There are ways to get back to the precrisis focus on introducing technological efficiencies that could both streamline the origination process and make it easier and more attractive for borrowers without compromising that transparency, Wind said.

He cited as examples ongoing improvements in technologies that make document and data collection used in underwriting faster and easier for borrowers, without making it any less accurate, transparent or compliant.

"So instead of a process where you are asking people to please go get all these documents, I think what you are going to see is the mortgage business transitioning to a way that we can help people access their data, validate it and show them how we get to the numbers," Wind said.

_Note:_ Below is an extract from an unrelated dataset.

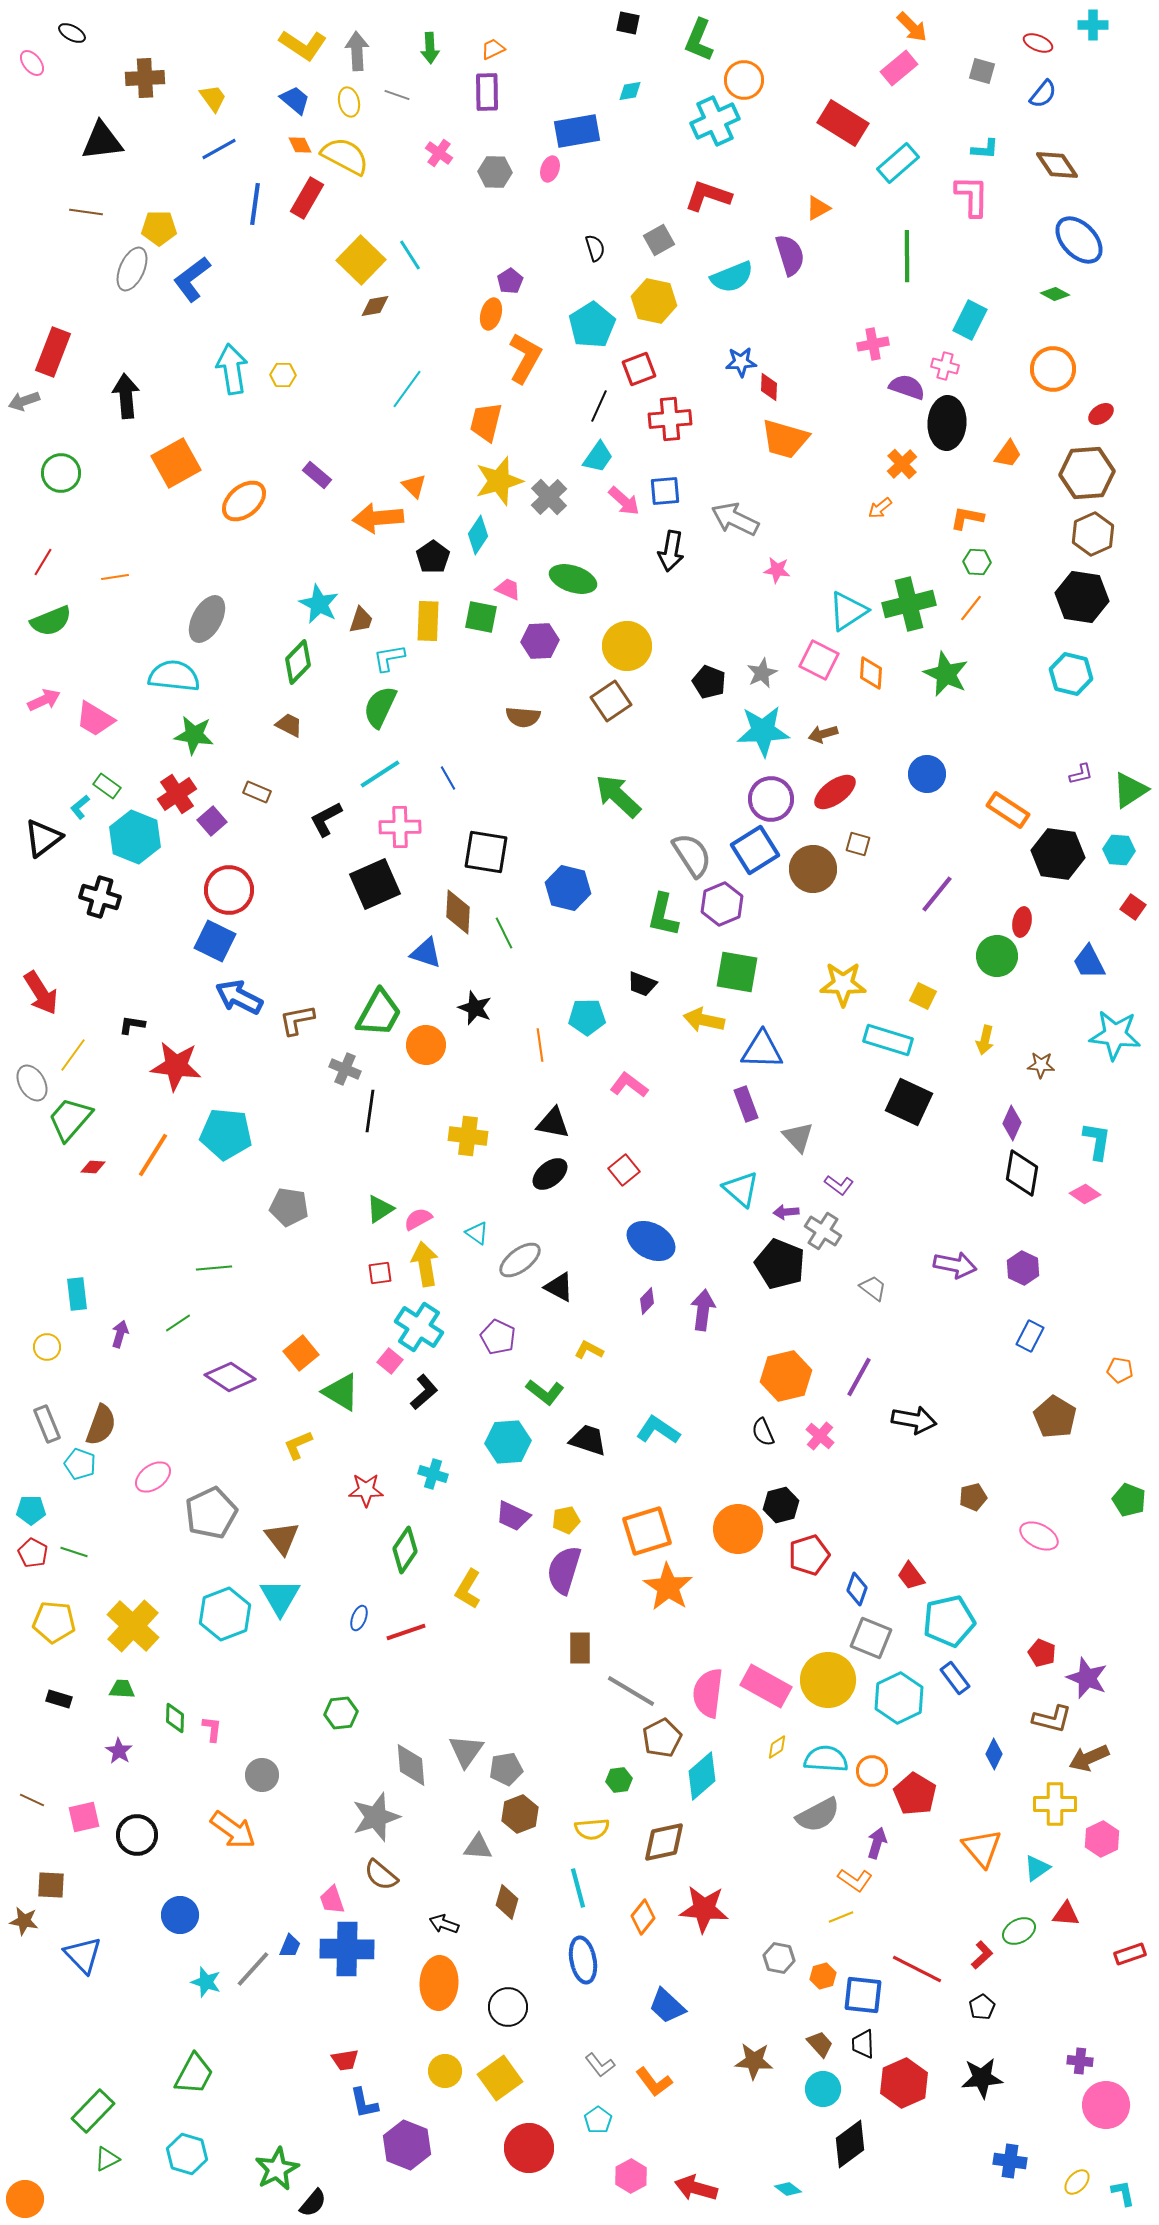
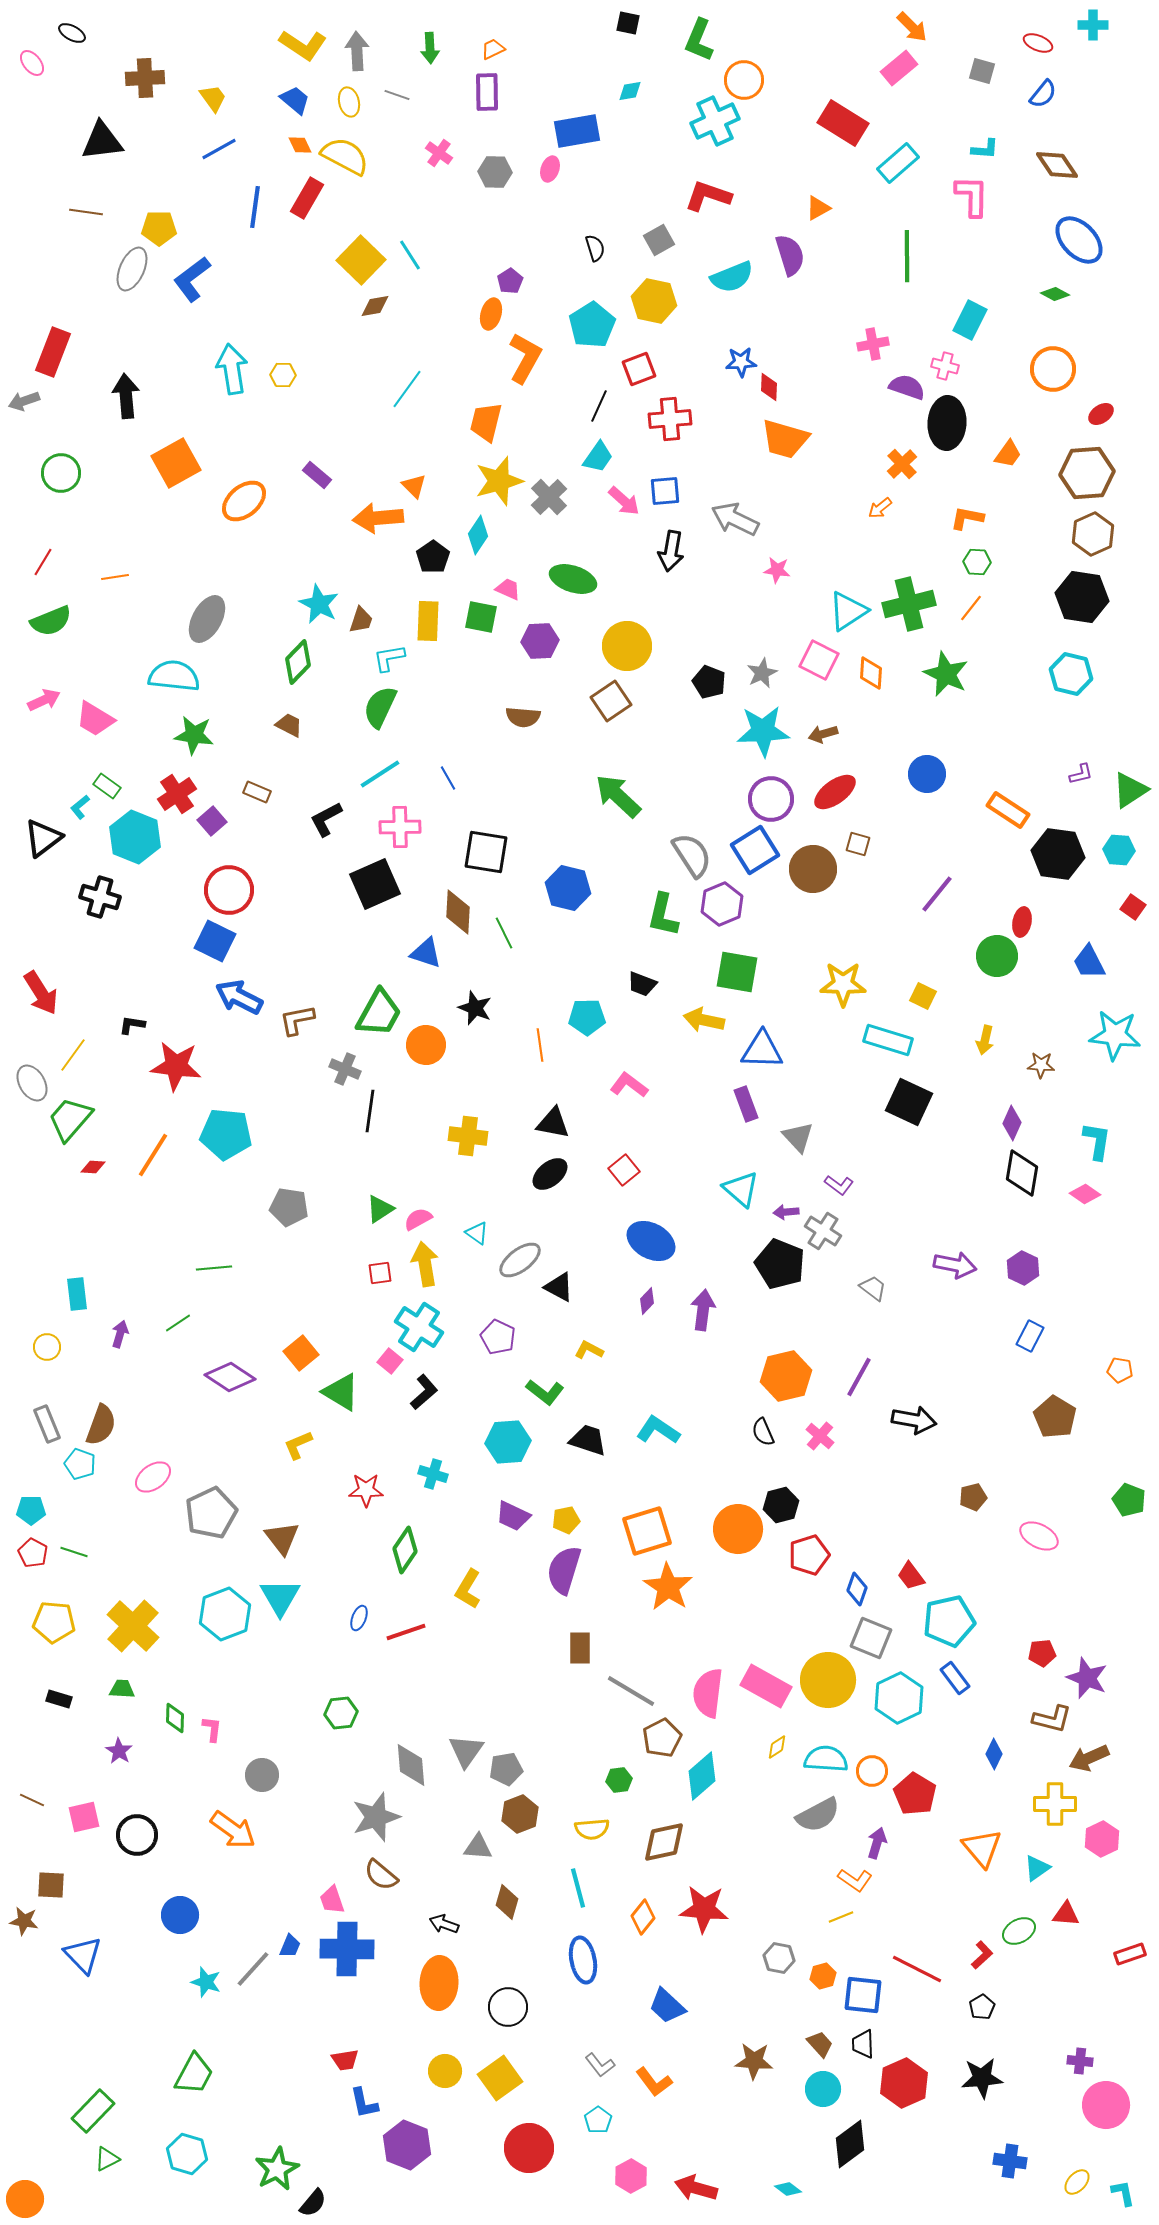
blue line at (255, 204): moved 3 px down
red pentagon at (1042, 1653): rotated 28 degrees counterclockwise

In general, there has been skepticism among some lenders as to whether process re-engineering offers enough reduction in regulatory costs to justify the expense. But more recently, there's been some hope that compliance costs could be leveling off because most major regulatory reforms have been implemented, potentially freeing up resources to invest in automation.

Wind said there are still a fair amount of additional compliance-related costs to account for going forward, including the Consumer Financial Protection Bureau's overhaul of Home Mortgage Disclosure Act reporting and updates to the uniform residential loan application. But Wind said those added compliance expenses shouldn't preclude investment in more customer-friendly and efficient technologies.

"I don't see the CFPB coming out and saying something that really streamlines the process, I think it's really up to the lenders to figure out a better way to do this."